4. CAS Server

[Note]Note

In a production environment the CAS server should run on its own Tomcat instance but for purposes of this demonstration we will drop it in the same instance as Liferay Portal.

  1. Go to the server.xml file and uncomment the SSL section to open port 8443.

  2. Save.

  3. Download the Liferay-portal-servicemix-4.3.0.war file from www.liferay/web/guest/downloads.

  4. Rename the file to cas-web.war.

  5. Copy the war file and paste it to the Tomcat webapps directory.

  6. To download the Yale CAS Client 2.0.11 go to http://www.ja-sig.org/products/cas/downloads/index.html.

  7. Create a folder and extract the cas.client zip file into this folder.

  8. Open the folder and navigate to the casclient jar file (cas-client-2.0.11\java\lib).

  9. Copy the file.

  10. Go to the lib file in Tomcat (webapps\ROOT\WEB_INF\lib) and paste the casclient jar file to replace the existing one.

  11. In the command prompt go to the ROOT directory.

  12. Enter the following:

    keytool -genkey -alias tomcat -keypass changeit -keyalg RSA
  13. Enter changeit for the password.

  14. Anser the list of questions. Note that the first and last name must be the host name of your server and cannot be an IP address.

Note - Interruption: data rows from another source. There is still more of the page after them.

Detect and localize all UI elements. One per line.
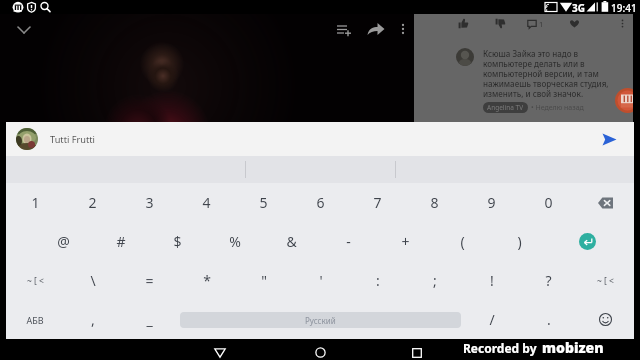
button[interactable]: ) [491, 222, 548, 261]
button[interactable]: % [206, 222, 263, 261]
button[interactable]: АБВ [6, 300, 64, 339]
staticText: 1 [31, 193, 40, 212]
staticText: & [286, 232, 297, 251]
staticText: 5 [259, 193, 268, 212]
staticText: ? [545, 271, 552, 290]
button[interactable]: Dislike [495, 18, 506, 29]
button[interactable]: Collapse [14, 19, 34, 39]
button[interactable]: More options [393, 19, 413, 39]
button[interactable]: @ [35, 222, 92, 261]
staticText: 3G [572, 1, 585, 15]
staticText: Angelina TV [487, 103, 524, 112]
button[interactable]: ~ [ < [6, 261, 64, 300]
button[interactable]: ' [292, 261, 349, 300]
staticText: 2 [88, 193, 97, 212]
button[interactable]: ~ [ < [577, 261, 634, 300]
staticText: + [401, 232, 410, 251]
staticText: ' [319, 271, 323, 290]
staticText: - [346, 232, 351, 251]
button[interactable]: , [64, 300, 121, 339]
staticText: 19:41 [611, 1, 637, 15]
staticText: 3 [145, 193, 154, 212]
staticText: , [91, 310, 95, 329]
staticText: АБВ [26, 314, 44, 326]
button[interactable]: * [178, 261, 235, 300]
staticText: # [116, 232, 126, 251]
button[interactable]: Recents [406, 342, 428, 360]
button[interactable]: ? [520, 261, 577, 300]
staticText: @ [57, 232, 70, 251]
button[interactable]: + [377, 222, 434, 261]
button[interactable]: Emoji [577, 300, 634, 339]
staticText: ( [460, 232, 465, 251]
staticText: mobizen [542, 338, 604, 357]
button[interactable]: Русский [180, 312, 461, 328]
staticText: ~ [ < [597, 275, 614, 287]
staticText: 7 [373, 193, 382, 212]
staticText: _ [146, 310, 153, 329]
button[interactable]: 6 [292, 183, 349, 222]
staticText: Recorded by [463, 340, 537, 356]
button[interactable]: 3 [121, 183, 178, 222]
button[interactable]: - [320, 222, 377, 261]
staticText: 6 [316, 193, 325, 212]
staticText: $ [173, 232, 182, 251]
button[interactable]: 8 [406, 183, 463, 222]
button[interactable]: / [463, 300, 520, 339]
staticText: % [229, 232, 241, 251]
button[interactable]: & [263, 222, 320, 261]
button[interactable]: Add to playlist [333, 19, 355, 41]
button[interactable]: . [520, 300, 577, 339]
button[interactable]: 2 [64, 183, 121, 222]
staticText: Ксюша Зайка это надо в компьютере делать… [483, 48, 615, 99]
staticText: Tutti Frutti [50, 133, 95, 146]
button[interactable]: Favourite [569, 18, 580, 29]
staticText: : [376, 271, 380, 290]
staticText: \ [90, 271, 96, 290]
staticText: / [489, 310, 495, 329]
button[interactable]: # [92, 222, 149, 261]
button[interactable]: Channel [615, 88, 633, 113]
staticText: 4 [202, 193, 211, 212]
staticText: 1 [539, 19, 544, 29]
button[interactable]: _ [121, 300, 178, 339]
button[interactable]: 9 [463, 183, 520, 222]
staticText: ; [433, 271, 437, 290]
button[interactable]: 5 [235, 183, 292, 222]
button[interactable]: Backspace [577, 183, 634, 222]
button[interactable]: ; [406, 261, 463, 300]
staticText: 0 [544, 193, 553, 212]
button[interactable]: 0 [520, 183, 577, 222]
button[interactable]: ( [434, 222, 491, 261]
button[interactable]: ! [463, 261, 520, 300]
button[interactable]: " [235, 261, 292, 300]
staticText: ~ [ < [27, 275, 44, 287]
button[interactable]: \ [64, 261, 121, 300]
staticText: . [547, 310, 551, 329]
button[interactable]: 1 [6, 183, 64, 222]
button[interactable]: Back [209, 342, 231, 360]
staticText: ) [517, 232, 522, 251]
button[interactable]: 1 [527, 18, 544, 29]
button[interactable]: Send [594, 124, 624, 154]
button[interactable]: : [349, 261, 406, 300]
button[interactable]: = [121, 261, 178, 300]
staticText: 8 [430, 193, 439, 212]
button[interactable]: More [617, 18, 628, 29]
button[interactable]: Home [309, 342, 331, 360]
staticText: ! [490, 271, 494, 290]
staticText: * [203, 271, 211, 290]
button[interactable]: 4 [178, 183, 235, 222]
staticText: = [145, 271, 154, 290]
staticText: • Неделю назад [531, 103, 584, 113]
staticText: " [261, 271, 267, 290]
staticText: 9 [487, 193, 496, 212]
button[interactable]: Enter [548, 222, 634, 261]
button[interactable]: Share [365, 19, 387, 41]
button[interactable]: $ [149, 222, 206, 261]
button[interactable]: Like [458, 18, 469, 29]
button[interactable]: 7 [349, 183, 406, 222]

This is very important because an IP address will fail client hostname verification even if it is correct.

  15. Enter the following command to export he cert you generated from your personal keystore:

    keytool -export -alias tomcat -keypass changeit -file server.cert 
  16. Enter changeit for the password.

  17. Import the cert into Java's keystore with this command:

    keytool -import -alias tomcat -file %FILE_NAME% -keypass changeit -keystore %JAVA_HOME%/jre/lib/security/cacerts
  18. Enter changeit for the password.

  19. Enter yes.

  20. To set up Liferay Portal, navigate to the classes file in Tomcat (webapps\ROOT\WEB_INF\classes).

  21. Create systemext.properties.

  22. Open system-ext.properties and enter:

    com.liferay.filters.sso.cas.CASFilter=true
  23. Save.

  24. Open portal-ext.properties and enter:

    #auto.login.hooks=com.liferay.portal.security.auth.BasicAutoLogin
    auto.login.hooks=com.liferay.portal.security.auth.BasicAutoLogin,com.liferay.portal.security.auth.CASAutoLogin
  25. Save.

  26. Start Tomcat and go to Liferay Portal.

  27. Click Sign In. If everything is set up correctly you will be redirected to the CAS server’s login screen.